Corporate Action. All action on the part of the Loan Parties necessary for the valid execution, delivery and performance by the Loan Parties of this Amendment shall have been duly and effectively taken. The Administrative Agent shall have received such customary corporate resolutions, good standing certificates, other certificates and other customary corporate documents as the Administrative Agent shall reasonably request.
d.
No Default. After giving effect to this Amendment, no Default or Event of Default shall have occurred and be continuing.
e.
Borrowing Base Certificate; Availability. The Administrative Agent shall have received an executed Borrowing Base Certificate dated as of the Second Amendment Effective Date, relating to the fiscal month ending November 30, 2021. The Excess Availability under the Amended Credit Agreement on the Second Amendment Effective Date after giving effect to any funding under the Amended Credit Agreement, shall be equal to or greater than $200,000,000, based on the Borrowing Base Certificate delivered on the Second Amendment Effective Date.
f.
No Material Adverse Effect. No event shall have occurred after January 30, 2021 that could reasonably be expected to have a Material Adverse Effect on the Loan Parties, taken as a whole.
g.
Beneficial Ownership Certification. At least three (3) Business Days prior to the Second Amendment Effective Date, any Borrower that qualifies as a “legal entity customer” under the Beneficial Ownership Regulation shall deliver, to each Lender that so requests, a Beneficial Ownership Certification in relation to such Borrower.
h.
Fees and Expenses. The Administrative Agent and the Lenders shall have received all applicable fees, including fees under the Fee Letter dated as of the Second Amendment Effective Date, and other amounts due and payable on or prior to the Second Amendment Effective Date, including without limitation, reasonable and documented attorneys’ fees of one counsel, in connection with or relating to this Amendment shall have been reimbursed or paid.
i.
Documents. The Administrative Agent shall have received such other documents, agreements, or items as the Administrative Agent may reasonably request in order to effectuate, or in connection with, the transactions contemplated hereby.
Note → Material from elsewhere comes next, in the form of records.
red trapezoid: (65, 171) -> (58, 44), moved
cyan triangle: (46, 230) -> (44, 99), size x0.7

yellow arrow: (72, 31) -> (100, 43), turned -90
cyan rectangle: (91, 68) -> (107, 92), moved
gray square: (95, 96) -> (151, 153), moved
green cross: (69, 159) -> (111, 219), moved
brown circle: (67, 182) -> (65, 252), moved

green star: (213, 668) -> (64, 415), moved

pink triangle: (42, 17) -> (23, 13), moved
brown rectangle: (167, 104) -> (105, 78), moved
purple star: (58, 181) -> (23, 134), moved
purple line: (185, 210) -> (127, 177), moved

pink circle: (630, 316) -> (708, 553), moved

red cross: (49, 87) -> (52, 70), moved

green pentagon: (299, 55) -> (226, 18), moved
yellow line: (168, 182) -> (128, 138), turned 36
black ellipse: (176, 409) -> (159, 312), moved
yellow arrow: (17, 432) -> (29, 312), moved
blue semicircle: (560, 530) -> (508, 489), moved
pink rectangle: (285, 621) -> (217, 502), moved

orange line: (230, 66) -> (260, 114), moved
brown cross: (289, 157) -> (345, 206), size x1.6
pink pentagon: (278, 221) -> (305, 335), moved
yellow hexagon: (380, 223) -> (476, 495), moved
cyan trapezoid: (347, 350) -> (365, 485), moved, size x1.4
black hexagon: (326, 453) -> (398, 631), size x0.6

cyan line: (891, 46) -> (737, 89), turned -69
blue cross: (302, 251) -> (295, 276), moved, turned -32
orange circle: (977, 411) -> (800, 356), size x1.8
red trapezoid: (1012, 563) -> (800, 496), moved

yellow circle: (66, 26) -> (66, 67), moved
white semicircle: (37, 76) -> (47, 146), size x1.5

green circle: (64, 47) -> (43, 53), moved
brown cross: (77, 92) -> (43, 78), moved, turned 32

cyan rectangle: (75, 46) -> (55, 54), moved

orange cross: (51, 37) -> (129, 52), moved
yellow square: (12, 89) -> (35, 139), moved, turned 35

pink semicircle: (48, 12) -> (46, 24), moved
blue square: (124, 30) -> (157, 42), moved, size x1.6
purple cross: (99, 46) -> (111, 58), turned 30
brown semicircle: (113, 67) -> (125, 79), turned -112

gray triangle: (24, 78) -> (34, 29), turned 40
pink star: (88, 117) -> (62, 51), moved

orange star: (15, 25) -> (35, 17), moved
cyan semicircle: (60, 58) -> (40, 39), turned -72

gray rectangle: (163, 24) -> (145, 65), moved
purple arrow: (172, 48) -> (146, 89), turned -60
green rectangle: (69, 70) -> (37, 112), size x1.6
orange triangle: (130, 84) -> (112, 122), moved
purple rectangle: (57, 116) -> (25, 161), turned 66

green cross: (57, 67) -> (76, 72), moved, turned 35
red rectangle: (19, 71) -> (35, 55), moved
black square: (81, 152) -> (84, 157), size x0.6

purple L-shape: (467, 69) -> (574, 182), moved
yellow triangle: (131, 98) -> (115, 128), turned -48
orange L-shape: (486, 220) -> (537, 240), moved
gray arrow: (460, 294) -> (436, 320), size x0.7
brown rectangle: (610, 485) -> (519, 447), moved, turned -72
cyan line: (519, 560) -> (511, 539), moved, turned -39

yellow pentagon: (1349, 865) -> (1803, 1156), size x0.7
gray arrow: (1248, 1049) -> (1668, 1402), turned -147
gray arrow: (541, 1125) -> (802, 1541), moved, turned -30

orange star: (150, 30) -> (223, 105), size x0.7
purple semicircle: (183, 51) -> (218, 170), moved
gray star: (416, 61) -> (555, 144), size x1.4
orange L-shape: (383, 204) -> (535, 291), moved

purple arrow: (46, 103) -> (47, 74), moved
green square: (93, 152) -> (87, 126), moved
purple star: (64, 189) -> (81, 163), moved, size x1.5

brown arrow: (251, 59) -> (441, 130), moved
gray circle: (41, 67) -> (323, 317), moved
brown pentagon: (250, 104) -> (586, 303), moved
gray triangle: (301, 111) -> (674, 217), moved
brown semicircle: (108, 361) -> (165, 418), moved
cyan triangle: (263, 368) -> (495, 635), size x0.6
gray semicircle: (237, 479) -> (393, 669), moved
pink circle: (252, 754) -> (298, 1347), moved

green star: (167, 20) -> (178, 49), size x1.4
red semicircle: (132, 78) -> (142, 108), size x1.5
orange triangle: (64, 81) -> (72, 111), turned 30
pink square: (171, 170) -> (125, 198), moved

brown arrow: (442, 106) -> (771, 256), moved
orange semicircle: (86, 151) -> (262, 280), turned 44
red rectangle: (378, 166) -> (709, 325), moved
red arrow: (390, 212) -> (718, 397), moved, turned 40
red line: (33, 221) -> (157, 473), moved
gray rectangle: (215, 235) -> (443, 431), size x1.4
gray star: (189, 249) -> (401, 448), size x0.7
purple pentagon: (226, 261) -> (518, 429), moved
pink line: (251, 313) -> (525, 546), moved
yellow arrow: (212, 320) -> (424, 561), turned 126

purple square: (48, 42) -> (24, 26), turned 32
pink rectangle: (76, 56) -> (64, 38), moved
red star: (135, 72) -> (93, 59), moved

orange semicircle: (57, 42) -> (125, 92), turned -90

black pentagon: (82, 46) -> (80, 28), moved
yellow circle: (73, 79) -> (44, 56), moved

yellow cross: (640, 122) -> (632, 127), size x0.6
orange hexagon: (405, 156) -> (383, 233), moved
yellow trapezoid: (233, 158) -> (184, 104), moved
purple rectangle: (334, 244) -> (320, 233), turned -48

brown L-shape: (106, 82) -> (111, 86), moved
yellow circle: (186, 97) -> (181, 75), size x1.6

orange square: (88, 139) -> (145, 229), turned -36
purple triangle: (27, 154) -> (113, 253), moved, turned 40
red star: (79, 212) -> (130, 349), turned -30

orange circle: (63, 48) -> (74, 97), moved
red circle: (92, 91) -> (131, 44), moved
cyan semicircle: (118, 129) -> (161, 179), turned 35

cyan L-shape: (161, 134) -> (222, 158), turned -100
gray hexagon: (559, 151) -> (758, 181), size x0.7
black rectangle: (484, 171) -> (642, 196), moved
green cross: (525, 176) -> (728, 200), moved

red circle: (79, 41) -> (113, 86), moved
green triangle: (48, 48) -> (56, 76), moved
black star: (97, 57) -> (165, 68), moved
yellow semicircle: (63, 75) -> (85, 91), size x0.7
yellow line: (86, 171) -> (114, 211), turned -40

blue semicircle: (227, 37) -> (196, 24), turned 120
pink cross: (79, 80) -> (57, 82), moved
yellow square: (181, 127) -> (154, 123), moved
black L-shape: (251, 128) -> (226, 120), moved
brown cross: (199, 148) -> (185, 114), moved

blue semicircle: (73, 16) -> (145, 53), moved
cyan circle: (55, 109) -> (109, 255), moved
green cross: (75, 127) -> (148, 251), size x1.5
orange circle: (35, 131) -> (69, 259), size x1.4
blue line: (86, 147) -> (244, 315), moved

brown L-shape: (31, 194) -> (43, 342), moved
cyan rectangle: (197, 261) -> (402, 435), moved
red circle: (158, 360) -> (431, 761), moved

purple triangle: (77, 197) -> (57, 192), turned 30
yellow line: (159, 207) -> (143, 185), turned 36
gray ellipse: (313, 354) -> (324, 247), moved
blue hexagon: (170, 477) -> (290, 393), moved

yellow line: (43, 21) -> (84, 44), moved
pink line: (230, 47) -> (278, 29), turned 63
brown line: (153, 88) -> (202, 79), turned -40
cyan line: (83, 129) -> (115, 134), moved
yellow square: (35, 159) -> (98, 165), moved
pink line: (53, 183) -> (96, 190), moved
Without limiting the generality of the provisions Section 11.1 of the Amended Credit Agreement, for purposes of determining compliance with the conditions specified in this Section 4, each Lender that has signed this Amendment shall be deemed to have consented to, approved or accepted or to be satisfied with, each document or other matter required thereunder to be consented to or approved by or acceptable or satisfactory to a Lender unless the Administrative Agent shall have received notice from such Lender prior to the proposed Second Amendment Effective Date specifying its objection thereto.

5.
Confirmation, Ratification and Reaffirmation.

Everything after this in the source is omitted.